When MCP servers are needed, OSTwin assembles a custom MCP configuration for each war-room using a 4-tier priority merge:

Priority	Source	Scope
1	Room-level mcp.json	Tools specific to this room’s epic
2	Plan-level mcp.json	Tools shared across all rooms in a plan
3	Project-level .agents/mcp.json	Project-wide tool defaults
4	User-global ~/.agents/mcp.json	Personal tool preferences

Higher-priority sources override lower ones on a per-server-name basis. A room can disable a project-level server by setting it to null.

MCP Config Files

File	Location	Purpose
mcp.json	.agents/war-rooms/{room}/	Room-specific MCP servers
mcp.json	.agents/plans/{plan}/	Plan-wide MCP servers
mcp.json	.agents/	Project-level defaults
mcp.json	~/.agents/	User-global preferences

Each file follows the standard MCP configuration format:

{
  "mcpServers": {
    "memory": {
      "command": "python",
      "args": ["-m", "mcp_servers.memory", "--room", "${room_dir}"],
      "env": {
        "API_KEY": "${vault:memory/api_key}"
      }
    }
  }
}

Vault-Based Secrets

MCP configs support secret references using the ${vault:path} syntax:

${vault:server/key}     → resolves from .agents/vault.json
${vault:openai/api_key} → resolves the OpenAI key
${room_dir}             → expands to the current war-room path
${plan_dir}             → expands to the current plan directory

Security

The vault file (.agents/vault.json) is gitignored by default. Secrets never appear in MCP configs committed to version control.

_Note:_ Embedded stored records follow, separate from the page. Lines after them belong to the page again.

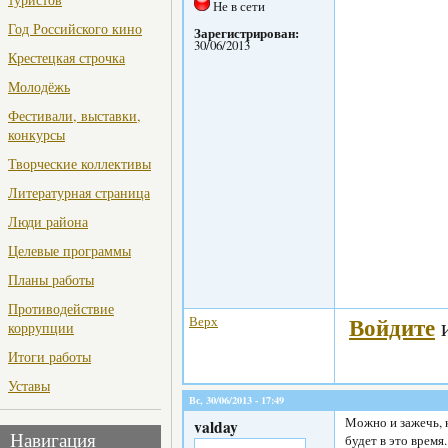
Не в сети
Год Российского кино
Зарегистрирован:
30/06/2013
Крестецкая строчка
Молодёжь
Фестивали, выставки,
конкурсы
Творческие коллективы
Литературная страница
Люди района
Целевые программы
Планы работы
Противодействие
Войдите
Верх
коррупции
Итоги работы
Уставы
Вс, 30/06/2013 - 17:49
Можно и зажечь, 
valday
Навигация
будет в это время.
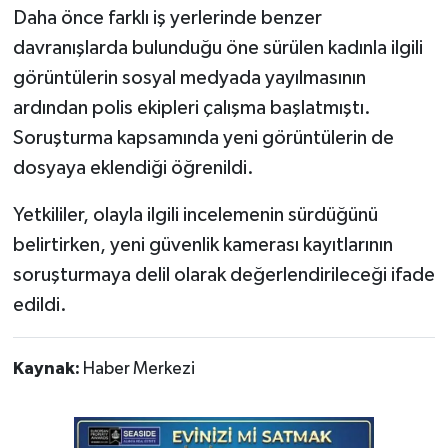
Daha önce farklı iş yerlerinde benzer
davranışlarda bulunduğu öne sürülen kadınla ilgili
görüntülerin sosyal medyada yayılmasının
ardından polis ekipleri çalışma başlatmıştı.
Soruşturma kapsamında yeni görüntülerin de
dosyaya eklendiği öğrenildi.
Yetkililer, olayla ilgili incelemenin sürdüğünü
belirtirken, yeni güvenlik kamerası kayıtlarının
soruşturmaya delil olarak değerlendirileceği ifade
edildi.
Kaynak:
Haber Merkezi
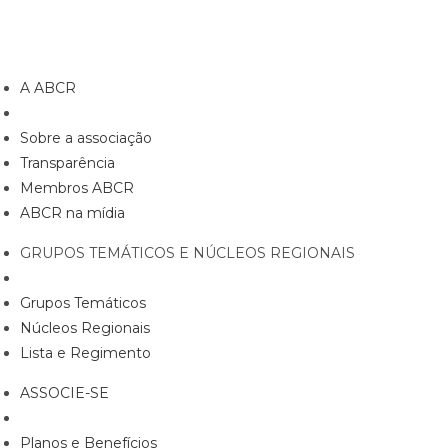
A ABCR
Sobre a associação
Transparência
Membros ABCR
ABCR na mídia
GRUPOS TEMÁTICOS E NÚCLEOS REGIONAIS
Grupos Temáticos
Núcleos Regionais
Lista e Regimento
ASSOCIE-SE
Planos e Benefícios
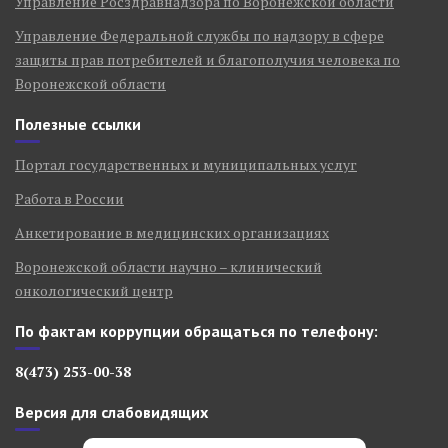
Управление Росздравнадзора по Воронежской области
Управление Федеральной службы по надзору в сфере
защиты прав потребителей и благополучия человека по
Воронежской области
Полезные ссылки
Портал государственных и муниципальных услуг
Работа в России
Анкетирование в медицинских организациях
Воронежской области научно – клинический
онкологический центр
По фактам коррупции обращаться по телефону:
8(473) 253-00-38
Версия для слабовидящих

The resolution happens at agent invocation time inside Invoke-Agent.ps1.

Audit Logging

Every MCP tool call is logged to mcp-tools.jsonl in the war-room directory:

{"ts":"2025-01-15T10:30:00Z","server":"memory","tool":"publish","duration_ms":45,"status":"ok"}
{"ts":"2025-01-15T10:30:02Z","server":"memory","tool":"query","duration_ms":120,"status":"ok"}
{"ts":"2025-01-15T10:30:05Z","server":"warroom","tool":"post_message","duration_ms":30,"status":"error","error":"channel locked"}

This audit trail enables:

• Cost attribution per server and per tool
• Performance profiling to identify slow MCP servers
• Error tracking for reliability monitoring
• Compliance auditing for regulated environments

Built-in MCP Servers

OSTwin ships with four Python-based MCP servers:

Server	Purpose	Key Tools
mcp_servers.memory	Shared memory ledger	publish, query, search, get_context
mcp_servers.warroom	War-room coordination	post_message, read_messages, update_status, report_progress
mcp_servers.dashboard	Dashboard API bridge	get_plan_status, get_room_state, search
mcp_servers.skills	Skill discovery	search_skills, install_skill, list_installed

Each server is a standalone Python process launched via python -m mcp_servers.<name> with room-specific arguments.

Token Budget Impact

The savings from MCP Isolation are substantial at scale:

Scenario	Without Isolation	With Isolation	Savings
QA agent (reads only)	12K tool tokens	0 tokens	12K/session
Architect (no tools)	12K tool tokens	0 tokens	12K/session
Engineer (memory + warroom)	12K tool tokens	4K tokens	8K/session
10 epics, 4 roles each	480K tokens	120K-240K tokens	240K-360K saved

Cost at Scale

For a 30-epic plan with 4 roles per epic, MCP Isolation saves approximately $3-8 in prompt token costs. More importantly, it reduces latency — smaller prompts mean faster first-token times.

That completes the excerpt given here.